Pictures should be omitted from your copy. Everything else in the entries below must be restated word for word.

== The input ==
──────────

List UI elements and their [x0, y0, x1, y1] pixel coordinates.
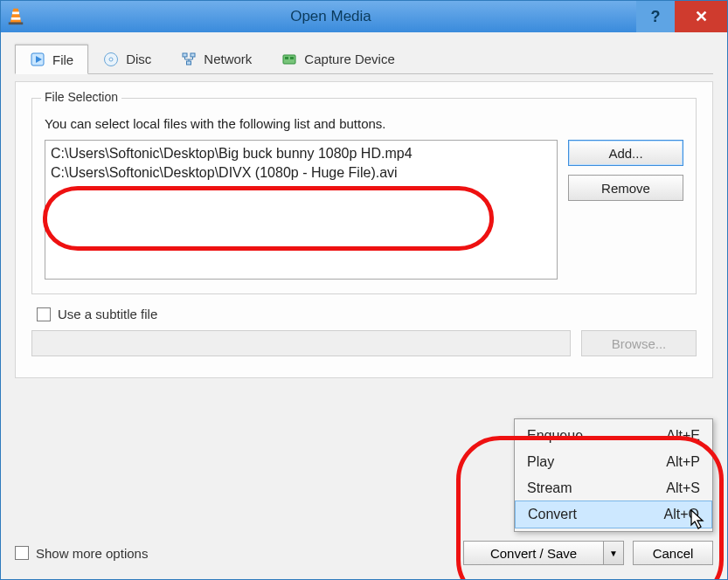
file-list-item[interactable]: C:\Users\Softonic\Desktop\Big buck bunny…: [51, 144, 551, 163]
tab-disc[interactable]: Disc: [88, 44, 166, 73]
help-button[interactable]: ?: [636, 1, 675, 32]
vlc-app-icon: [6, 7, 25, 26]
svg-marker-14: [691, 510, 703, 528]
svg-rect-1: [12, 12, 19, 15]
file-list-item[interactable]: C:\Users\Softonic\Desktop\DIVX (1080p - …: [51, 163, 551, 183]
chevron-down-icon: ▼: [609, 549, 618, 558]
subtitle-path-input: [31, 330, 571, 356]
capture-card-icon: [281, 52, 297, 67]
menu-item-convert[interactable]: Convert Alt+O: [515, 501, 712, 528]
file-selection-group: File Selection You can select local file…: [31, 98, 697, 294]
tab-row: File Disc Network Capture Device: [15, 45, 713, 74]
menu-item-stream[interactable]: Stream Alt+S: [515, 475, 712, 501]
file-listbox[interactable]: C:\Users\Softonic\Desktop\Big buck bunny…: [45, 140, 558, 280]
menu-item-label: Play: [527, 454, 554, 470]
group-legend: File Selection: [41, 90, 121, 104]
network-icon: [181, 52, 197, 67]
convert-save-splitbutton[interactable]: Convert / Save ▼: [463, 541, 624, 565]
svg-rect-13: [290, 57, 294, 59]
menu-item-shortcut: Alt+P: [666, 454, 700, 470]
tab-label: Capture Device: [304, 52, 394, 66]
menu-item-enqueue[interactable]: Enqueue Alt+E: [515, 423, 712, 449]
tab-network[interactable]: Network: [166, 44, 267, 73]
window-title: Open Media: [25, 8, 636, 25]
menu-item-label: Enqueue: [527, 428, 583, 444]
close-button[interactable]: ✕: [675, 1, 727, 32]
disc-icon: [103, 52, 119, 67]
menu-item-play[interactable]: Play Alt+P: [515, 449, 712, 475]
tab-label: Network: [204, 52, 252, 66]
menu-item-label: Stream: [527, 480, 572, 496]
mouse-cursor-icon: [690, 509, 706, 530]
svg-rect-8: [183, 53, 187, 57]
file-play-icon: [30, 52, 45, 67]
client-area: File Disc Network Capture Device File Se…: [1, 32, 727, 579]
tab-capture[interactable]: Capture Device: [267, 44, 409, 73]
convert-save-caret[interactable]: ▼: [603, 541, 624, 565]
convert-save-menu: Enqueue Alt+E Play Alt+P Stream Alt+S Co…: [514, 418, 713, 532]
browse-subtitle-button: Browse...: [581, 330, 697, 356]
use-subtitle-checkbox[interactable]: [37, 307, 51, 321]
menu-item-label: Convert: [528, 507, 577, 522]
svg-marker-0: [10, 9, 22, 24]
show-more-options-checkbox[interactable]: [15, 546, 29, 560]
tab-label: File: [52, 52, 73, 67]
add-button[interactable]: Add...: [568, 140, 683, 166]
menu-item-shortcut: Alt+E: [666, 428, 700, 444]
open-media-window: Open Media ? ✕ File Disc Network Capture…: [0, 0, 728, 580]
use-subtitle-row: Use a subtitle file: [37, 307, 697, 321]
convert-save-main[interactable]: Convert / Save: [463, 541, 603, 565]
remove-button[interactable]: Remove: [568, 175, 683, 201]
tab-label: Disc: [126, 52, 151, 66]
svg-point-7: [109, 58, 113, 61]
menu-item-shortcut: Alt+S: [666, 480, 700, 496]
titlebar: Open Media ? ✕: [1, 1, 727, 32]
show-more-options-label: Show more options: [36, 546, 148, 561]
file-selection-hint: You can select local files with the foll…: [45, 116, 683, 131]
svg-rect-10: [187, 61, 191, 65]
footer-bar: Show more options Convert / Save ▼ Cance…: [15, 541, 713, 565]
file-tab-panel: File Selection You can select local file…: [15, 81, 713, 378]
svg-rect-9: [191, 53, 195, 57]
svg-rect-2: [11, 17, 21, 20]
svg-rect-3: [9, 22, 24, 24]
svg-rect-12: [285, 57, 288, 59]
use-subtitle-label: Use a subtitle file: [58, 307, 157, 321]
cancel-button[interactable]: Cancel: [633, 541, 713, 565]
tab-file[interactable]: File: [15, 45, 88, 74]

──────────

== Response area ==
List UI elements and their [x0, y0, x1, y1] pixel coordinates.
file-list-item[interactable]: C:\Users\Softonic\Desktop\Big buck bunny…: [51, 144, 551, 163]
tab-disc[interactable]: Disc: [88, 44, 166, 73]
help-button[interactable]: ?: [636, 1, 675, 32]
vlc-app-icon: [6, 7, 25, 26]
svg-marker-14: [691, 510, 703, 528]
svg-rect-1: [12, 12, 19, 15]
file-list-item[interactable]: C:\Users\Softonic\Desktop\DIVX (1080p - …: [51, 163, 551, 183]
chevron-down-icon: ▼: [609, 549, 618, 558]
subtitle-path-input: [31, 330, 571, 356]
capture-card-icon: [281, 52, 297, 67]
menu-item-convert[interactable]: Convert Alt+O: [515, 501, 712, 528]
file-selection-group: File Selection You can select local file…: [31, 98, 697, 294]
tab-row: File Disc Network Capture Device: [15, 45, 713, 74]
menu-item-stream[interactable]: Stream Alt+S: [515, 475, 712, 501]
file-listbox[interactable]: C:\Users\Softonic\Desktop\Big buck bunny…: [45, 140, 558, 280]
menu-item-label: Play: [527, 454, 554, 470]
group-legend: File Selection: [41, 90, 121, 104]
network-icon: [181, 52, 197, 67]
convert-save-splitbutton[interactable]: Convert / Save ▼: [463, 541, 624, 565]
svg-rect-13: [290, 57, 294, 59]
menu-item-shortcut: Alt+P: [666, 454, 700, 470]
tab-label: Capture Device: [304, 52, 394, 66]
menu-item-enqueue[interactable]: Enqueue Alt+E: [515, 423, 712, 449]
tab-network[interactable]: Network: [166, 44, 267, 73]
window-title: Open Media: [25, 8, 636, 25]
menu-item-label: Enqueue: [527, 428, 583, 444]
close-button[interactable]: ✕: [675, 1, 727, 32]
disc-icon: [103, 52, 119, 67]
menu-item-play[interactable]: Play Alt+P: [515, 449, 712, 475]
tab-label: Network: [204, 52, 252, 66]
menu-item-label: Stream: [527, 480, 572, 496]
mouse-cursor-icon: [690, 509, 706, 530]
svg-rect-8: [183, 53, 187, 57]
file-play-icon: [30, 52, 45, 67]
client-area: File Disc Network Capture Device File Se…: [1, 32, 727, 579]
tab-capture[interactable]: Capture Device: [267, 44, 409, 73]
convert-save-caret[interactable]: ▼: [603, 541, 624, 565]
convert-save-menu: Enqueue Alt+E Play Alt+P Stream Alt+S Co…: [514, 418, 713, 532]
browse-subtitle-button: Browse...: [581, 330, 697, 356]
use-subtitle-checkbox[interactable]: [37, 307, 51, 321]
menu-item-label: Convert: [528, 507, 577, 522]
svg-marker-0: [10, 9, 22, 24]
show-more-options-checkbox[interactable]: [15, 546, 29, 560]
tab-label: File: [52, 52, 73, 67]
add-button[interactable]: Add...: [568, 140, 683, 166]
menu-item-shortcut: Alt+E: [666, 428, 700, 444]
open-media-window: Open Media ? ✕ File Disc Network Capture…: [0, 0, 728, 580]
use-subtitle-row: Use a subtitle file: [37, 307, 697, 321]
convert-save-main[interactable]: Convert / Save: [463, 541, 603, 565]
remove-button[interactable]: Remove: [568, 175, 683, 201]
tab-label: Disc: [126, 52, 151, 66]
svg-point-7: [109, 58, 113, 61]
menu-item-shortcut: Alt+S: [666, 480, 700, 496]
titlebar: Open Media ? ✕: [1, 1, 727, 32]
show-more-options-label: Show more options: [36, 546, 148, 561]
file-selection-hint: You can select local files with the foll…: [45, 116, 683, 131]
svg-rect-10: [187, 61, 191, 65]
footer-bar: Show more options Convert / Save ▼ Cance…: [15, 541, 713, 565]
file-tab-panel: File Selection You can select local file…: [15, 81, 713, 378]
svg-rect-9: [191, 53, 195, 57]
svg-rect-2: [11, 17, 21, 20]
svg-rect-3: [9, 22, 24, 24]
svg-rect-12: [285, 57, 288, 59]
use-subtitle-label: Use a subtitle file: [58, 307, 157, 321]
cancel-button[interactable]: Cancel: [633, 541, 713, 565]
tab-file[interactable]: File: [15, 45, 88, 74]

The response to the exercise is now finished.